1.1 Introduction
Assuming you have learned the basics of programming in Python (simple variables and data structures, if statements, iterations, and packages), you are ready to learn the primary data structure used in Python data science: the Pandas DataFrame. DataFrames may be one of the primary reasons that Python has become the most prominent language for data science. DataFrames offer so many useful features for analyzing, editing, and extracting data from rows and columns in a table structure. The table below is an example of how DataFrames are printed in .ipynb format:
A DataFrame is a size-mutable two-dimensional labeled data structure with columns of potentially different types. Think of it as an in-memory spreadsheet. Review the constructor for DataFrames below:
DataFrame([data, index, columns, dtype, copy])

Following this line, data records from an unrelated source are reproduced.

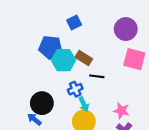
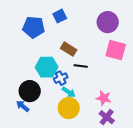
blue pentagon: (51, 47) -> (34, 27), moved
cyan hexagon: (63, 60) -> (47, 67), moved
cyan arrow: (84, 104) -> (69, 92), turned -32

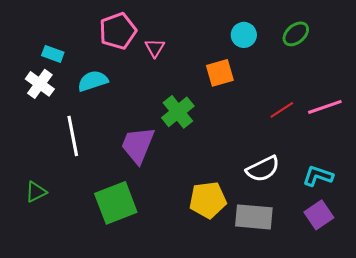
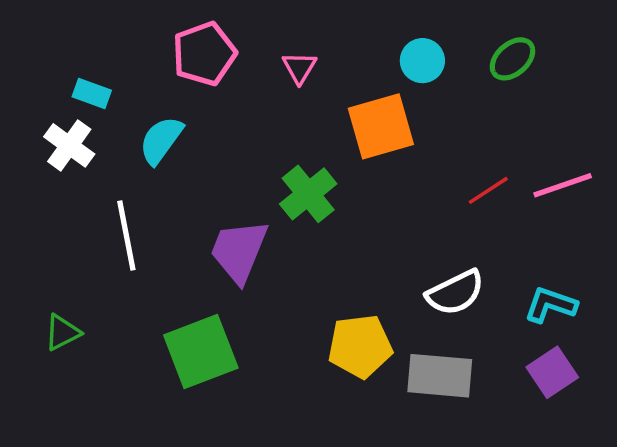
pink triangle: (155, 48) -> (300, 68), moved
orange square: (220, 73) -> (381, 126), size x1.4
cyan semicircle: (93, 81) -> (161, 140), turned -36

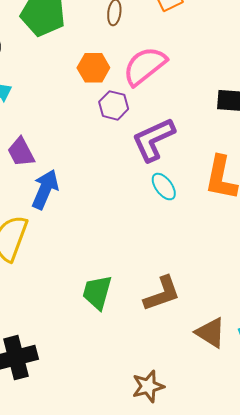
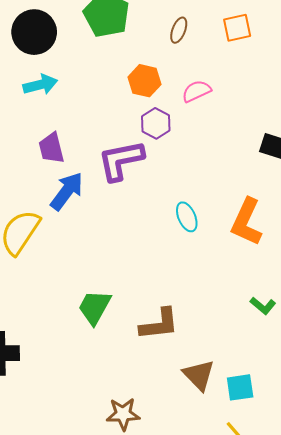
pink semicircle: (145, 66) -> (196, 91), size x0.6
purple L-shape: (153, 139) -> (121, 160), moved

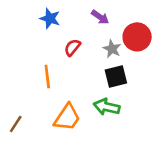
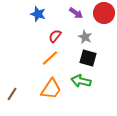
red circle: (137, 37) -> (104, 13), moved
orange line: (47, 76) -> (50, 58), moved, turned 54
black square: (116, 76) -> (88, 58), turned 30

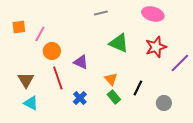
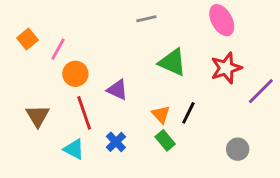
pink ellipse: (153, 14) -> (222, 20), turned 45
orange square: (19, 27) -> (28, 39), turned -32
black line: (138, 88) -> (188, 113), moved
cyan triangle: (31, 103) -> (74, 149), moved

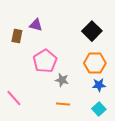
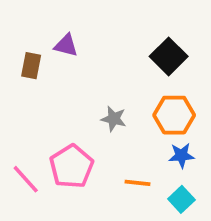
pink pentagon: (45, 61) -> (71, 166), moved
gray star: (62, 80) -> (114, 119), moved
orange line: (63, 104) -> (137, 183), moved

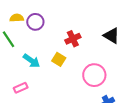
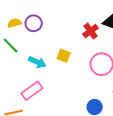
red cross: (73, 39) -> (91, 31), moved
pink rectangle: (21, 88) -> (32, 91), size x1.5

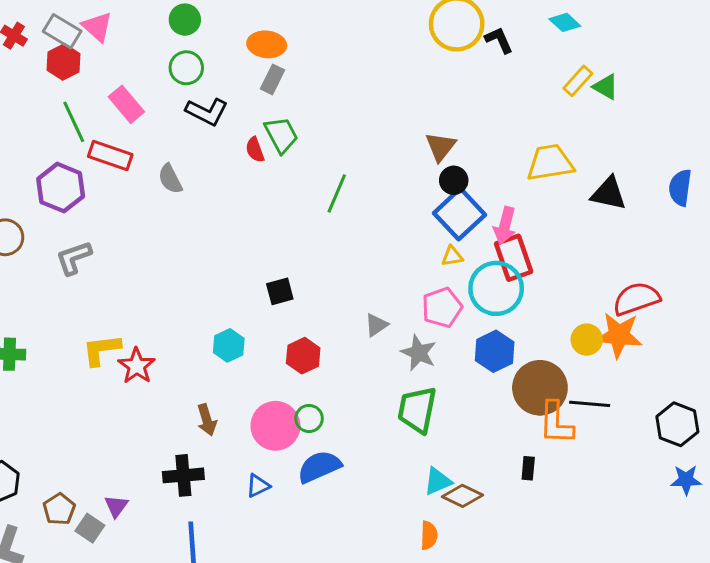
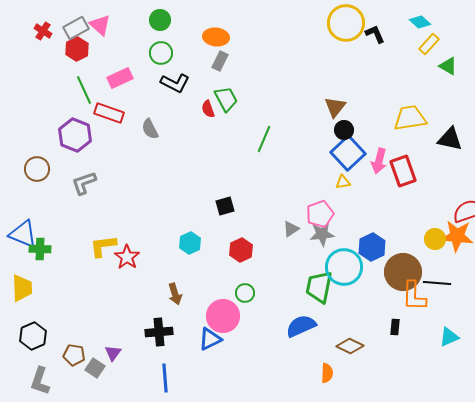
gray rectangle: (62, 31) -> (76, 28), turned -60
yellow rectangle: (578, 81) -> (429, 44), moved
pink rectangle: (126, 104) -> (120, 78), turned -75
red rectangle: (514, 258) -> (403, 171), moved
cyan circle: (496, 288) -> (344, 267), moved
pink pentagon: (442, 307) -> (320, 214), moved
gray star: (419, 353) -> (322, 234), moved, turned -30
pink circle: (275, 426) -> (223, 316), moved
blue semicircle: (319, 467) -> (301, 326), moved
cyan triangle: (438, 481) -> (449, 337), moved
blue triangle: (258, 486) -> (210, 339), size x1.4
brown pentagon: (59, 509) -> (74, 355), turned -30

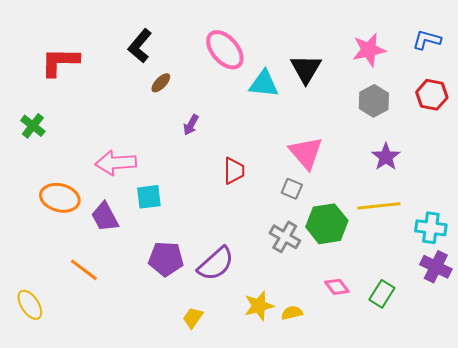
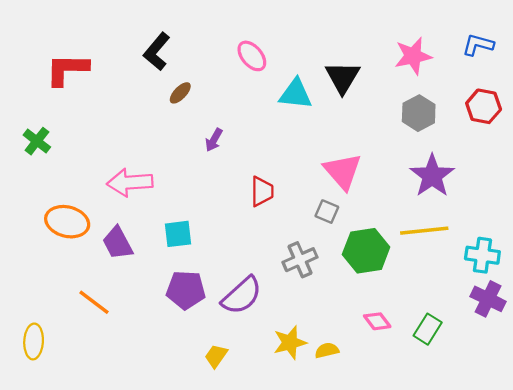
pink ellipse: (225, 50) -> (252, 56), size x0.7
purple star: (386, 157) -> (432, 176), size x1.4
cyan square: (149, 197) -> (178, 234), moved
gray cross: (285, 237) -> (300, 260), moved, turned 36
yellow ellipse: (30, 305) -> (34, 341), turned 36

data: the actual data to be stored in a tabular format (i.e., rows and columns); can be a dictionary, list, pandas series object, or many other list-like objects
index: the index of each row; can be a number or a name; can be specified in a separate list (list n must equal the number of rows in the data) or as one of the existing columns; default to RangeIndex if no indexing information part of input data and no index provided
columns: the label names of each column; default to RangeIndex if no indexing information part of input data and no index provided
dtype: the intended data type of each column; if set, then it must be the same dtype for all columns; otherwise, will be inferred from the data individually for each column; if set, must be appropriate for the data (i.e., a runtime error will occur if a column is set to be an int when there are non-numeric characters in the column)
copy: defaulted to False; if set to True, then the new DataFrame will be a copy of the original; updates to one will not affect the other
A constructor is used whenever a variable needs to be created to store an object that is more complicated than the basic data types you learned previously (e.g., int, float, str, bool). Typically, this means that the variable requires that certain parameters be specified about the object. For example, DataFrames include data, indexes, columns, dtype, and copy.
Depending on the specific constructor, you often have the option of ignoring the parameters, which means that default values of each will be set or implied from other parameters. In other words, you can create a DataFrame using the command DataFrame() and default values will be implied. Or, you can set one or all of them as you’ll see next.